Jury awards have
been catapulting upward. Between 1994 and
2000, product liability awards increased
nearly 300 percent, and jury awards in
premises liability cases more than doubled.
What is driving these exorbitant increases?
And what does it mean for excess casualty
insurers, insureds and brokers?
The average costs for
a person who is critically injured in an auto
accident are $1.1 million. One in ten
businesses recently surveyed has suffered a
liability loss of $5 million or more. Numerous
factors are fueling these skyrocketing
damages, most notably a sophisticated, well
financed plaintiffs bar, double-digit medical
inflation, rampant class actions, and failed
tort reform. Juries today, desensitized to the
value of the dollar, dole out multimillion
dollar awards against companies large and
small with unprecedented ease and regularity.
"The rapid rise
in the frequency and severity of large losses
has changed the liability landscape entirely.
Every business, whatever its size needs to
reevaluate the amount of limits it purchases
in light of the potential exposures that it
faces," says John Doyle, President of
American Home Assurance Company, a member
company of American International Group, Inc.
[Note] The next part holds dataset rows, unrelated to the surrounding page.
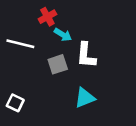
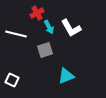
cyan arrow: (63, 35) -> (49, 27), turned 32
white L-shape: (86, 55) -> (71, 28), moved, turned -35

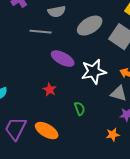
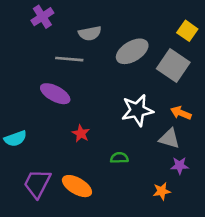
purple ellipse: (63, 59) -> (55, 94), moved
green semicircle: (80, 109) -> (119, 158), turned -72

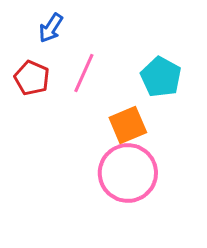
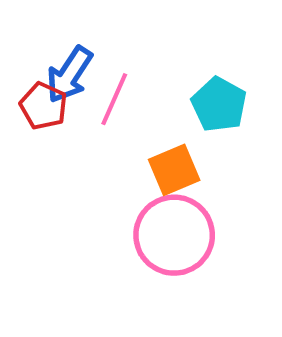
blue arrow: (51, 28) -> (69, 75), moved, size x1.4

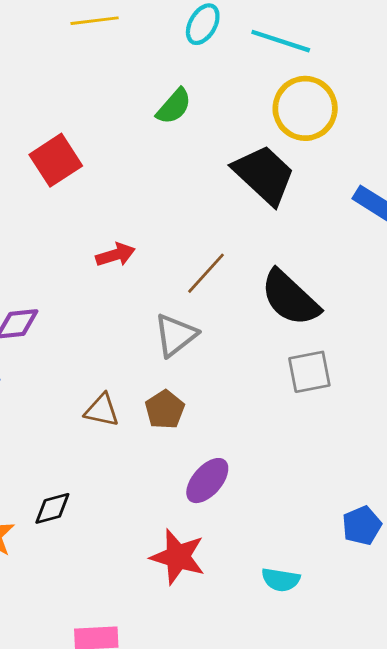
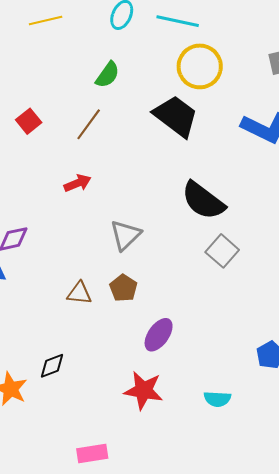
red square: (56, 160) -> (29, 121), size x0.7
brown line: (206, 273) -> (89, 124), moved
gray square: (309, 372) -> (222, 251), turned -32

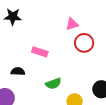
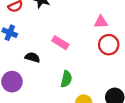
green semicircle: (53, 84) -> (66, 79), turned -70

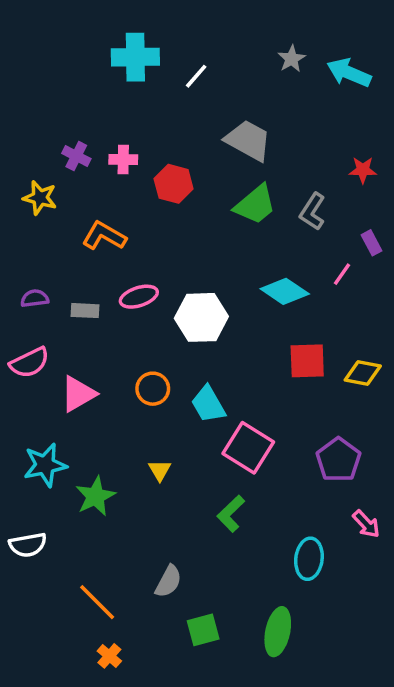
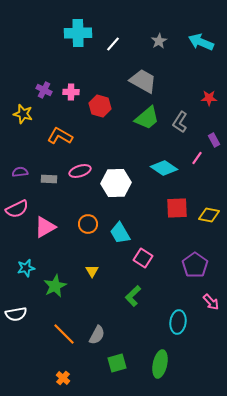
gray star: (292, 59) -> (159, 41), moved
pink square: (248, 448) -> (143, 258), size x0.7
cyan star: (45, 465) -> (26, 268), size x0.7
orange line: (97, 602) -> (64, 334), moved

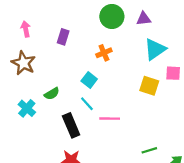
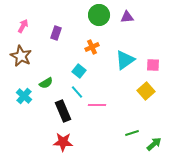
pink arrow: (26, 29) -> (23, 26), turned 40
cyan triangle: (155, 49) -> (125, 60), moved
yellow square: (149, 86) -> (146, 91), moved, turned 30

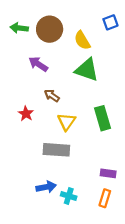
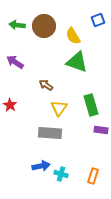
purple arrow: (38, 64) -> (15, 62), moved
red star: (26, 114) -> (10, 105), moved
purple rectangle: (108, 173) -> (101, 130), moved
(AIG) and the nation's leading provider of
excess casualty protection.
Confronting
dramatically increased exposure, today's
excess liability market is changing-and so are
the standards by which brokers and insureds
should judge their excess liability carriers.
Market Reactions
Excess casualty insurers are changing
the way they underwrite and price policies to
better reflect the realities of commercial
liability exposures. Rates have more than
doubled over the past year, and they will
continue to rise significantly. Given the
long-tail nature of liability claims, pricing
must anticipate the cost of claims that will
not be settled for several years.
In many cases
attachment points are being adjusted upwards
as well. Generally speaking, in a world where
a multimillion-dollar jury award is
commonplace, excess underwriters are looking
at attachment points and pricing in order to
provide true catastrophic protection.